On travaille en étroite collaboration avec nos partenaires, les commissions provinciales et territoriales des droits de la personne, afin de s’assurer d’avoir une approche aussi cohérente et cohésive que possible au pays.

Évidemment, à titre d’institution nationale des droits de la personne, on fait aussi rapport. Une des choses importantes qu’on fait à la Commission canadienne des droits de la personne, c’est de faire rapport sur la situation des droits de la personne au Canada. On le fait en consultant, encore une fois, les différents partenaires, les intervenants et les commissions provinciales, fédérales et territoriales afin de pouvoir formuler des recommandations.

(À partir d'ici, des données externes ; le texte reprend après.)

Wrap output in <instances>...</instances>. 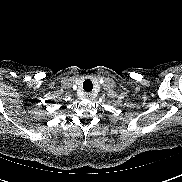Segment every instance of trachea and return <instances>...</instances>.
<instances>
[{"mask_svg": "<svg viewBox=\"0 0 182 182\" xmlns=\"http://www.w3.org/2000/svg\"><path fill=\"white\" fill-rule=\"evenodd\" d=\"M83 89H84V91H88V92L92 91V89H93L92 81L91 80H85L83 82Z\"/></svg>", "mask_w": 182, "mask_h": 182, "instance_id": "3493384b", "label": "trachea"}]
</instances>
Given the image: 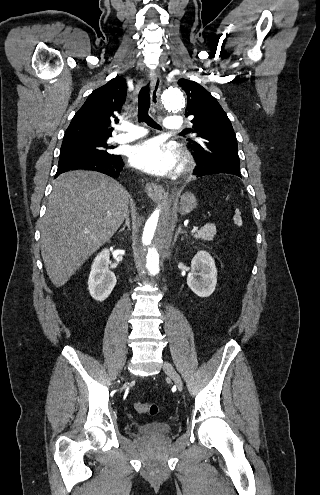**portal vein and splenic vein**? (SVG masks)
<instances>
[{
    "label": "portal vein and splenic vein",
    "instance_id": "1",
    "mask_svg": "<svg viewBox=\"0 0 320 495\" xmlns=\"http://www.w3.org/2000/svg\"><path fill=\"white\" fill-rule=\"evenodd\" d=\"M196 231H198V227H197V226H195V227L192 229L191 233H195Z\"/></svg>",
    "mask_w": 320,
    "mask_h": 495
}]
</instances>
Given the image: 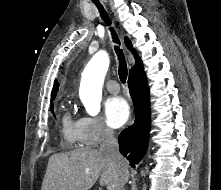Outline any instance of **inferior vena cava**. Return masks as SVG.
<instances>
[{
    "instance_id": "602c4592",
    "label": "inferior vena cava",
    "mask_w": 221,
    "mask_h": 190,
    "mask_svg": "<svg viewBox=\"0 0 221 190\" xmlns=\"http://www.w3.org/2000/svg\"><path fill=\"white\" fill-rule=\"evenodd\" d=\"M99 151L103 153L108 160L116 165L119 175L121 176V183L118 190H125L124 185L127 179L125 178L124 173L127 170L128 165L126 160L119 152L118 141L115 138L113 131L107 127L103 128L101 131Z\"/></svg>"
}]
</instances>
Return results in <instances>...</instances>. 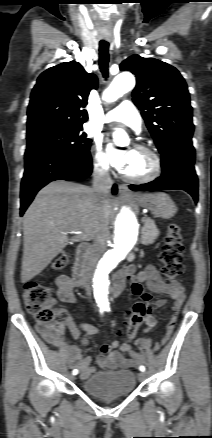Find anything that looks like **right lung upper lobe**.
Listing matches in <instances>:
<instances>
[{"instance_id": "obj_1", "label": "right lung upper lobe", "mask_w": 212, "mask_h": 438, "mask_svg": "<svg viewBox=\"0 0 212 438\" xmlns=\"http://www.w3.org/2000/svg\"><path fill=\"white\" fill-rule=\"evenodd\" d=\"M98 85L80 63L64 62L44 71L34 86L28 106V130L44 125L82 127L91 89Z\"/></svg>"}]
</instances>
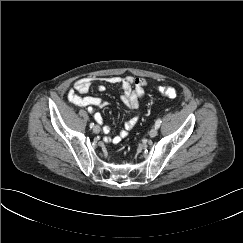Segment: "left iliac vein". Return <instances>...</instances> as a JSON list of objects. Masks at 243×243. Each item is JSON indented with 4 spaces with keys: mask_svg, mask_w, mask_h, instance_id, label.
<instances>
[{
    "mask_svg": "<svg viewBox=\"0 0 243 243\" xmlns=\"http://www.w3.org/2000/svg\"><path fill=\"white\" fill-rule=\"evenodd\" d=\"M158 134L157 128H152L149 132L150 137H155Z\"/></svg>",
    "mask_w": 243,
    "mask_h": 243,
    "instance_id": "4c4485c4",
    "label": "left iliac vein"
}]
</instances>
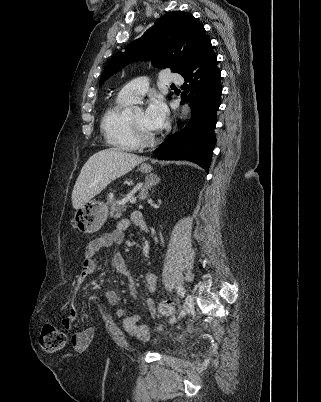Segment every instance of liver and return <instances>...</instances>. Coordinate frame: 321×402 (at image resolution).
<instances>
[{"instance_id":"1","label":"liver","mask_w":321,"mask_h":402,"mask_svg":"<svg viewBox=\"0 0 321 402\" xmlns=\"http://www.w3.org/2000/svg\"><path fill=\"white\" fill-rule=\"evenodd\" d=\"M144 160V157L117 148L104 149L93 154L82 167L74 185L73 208H81L113 180L128 173Z\"/></svg>"}]
</instances>
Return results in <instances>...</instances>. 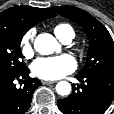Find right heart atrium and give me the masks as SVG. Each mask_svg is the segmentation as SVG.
<instances>
[{
	"mask_svg": "<svg viewBox=\"0 0 114 114\" xmlns=\"http://www.w3.org/2000/svg\"><path fill=\"white\" fill-rule=\"evenodd\" d=\"M34 30L31 29L26 32L20 42L21 52L25 57H29L33 53V39H34Z\"/></svg>",
	"mask_w": 114,
	"mask_h": 114,
	"instance_id": "d8ad5b80",
	"label": "right heart atrium"
}]
</instances>
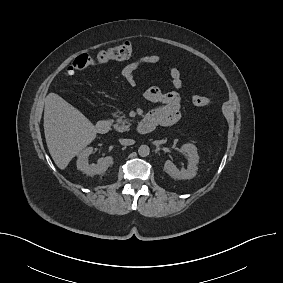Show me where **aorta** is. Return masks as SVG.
<instances>
[{
	"label": "aorta",
	"instance_id": "1",
	"mask_svg": "<svg viewBox=\"0 0 283 283\" xmlns=\"http://www.w3.org/2000/svg\"><path fill=\"white\" fill-rule=\"evenodd\" d=\"M138 153L141 157H146L150 153V148L147 145H141L138 149Z\"/></svg>",
	"mask_w": 283,
	"mask_h": 283
}]
</instances>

La sénatrice Gerba : Merci beaucoup.

Est-ce que vous avez des exemples d’autres pays qui ont réussi à réduire ou à mettre en place des politiques contre l’islamophobie de manière efficace? Est-ce qu’on peut s’inspirer d’autres pays?

[Traduction]

Mme Landry : Je vais l’envoyer à ma collègue.

Marcella Daye, conseillère principale en matière de politiques, Division des politiques, de recherche et des relations internationales, Commission canadienne des droits de la personne : Merci beaucoup de poser la question. En tant qu’institution nationale des droits de la personne, ce qu’est la commission au Canada, nous avons certaines responsabilités et capacités à l’échelle internationale où nous pouvons exhorter la communauté internationale à adopter de meilleures pratiques. Nous pouvons également, dans ce rôle, nous adresser aux organes de traités des Nations unies, aux rapporteurs spéciaux et à d’autres instruments des Nations unies pour qu’ils fournissent des renseignements que, espérons-le, d’autres pays pourront utiliser.

Nous n’avons pas la capacité de critiquer précisément les autres pays, et nous n’avons donc pas à portée de main les exemples que vous cherchez pour savoir qui est meilleur et qui est pire à l’heure actuelle. Mais je dirai que le Canada est souvent considéré comme un chef de file mondial. Nous avons certainement constaté au cours des dernières années que la situation dans de nombreux pays est devenue plus hostile aux immigrants, et nous savons que le Canada envisage également d’accueillir davantage d’immigrants.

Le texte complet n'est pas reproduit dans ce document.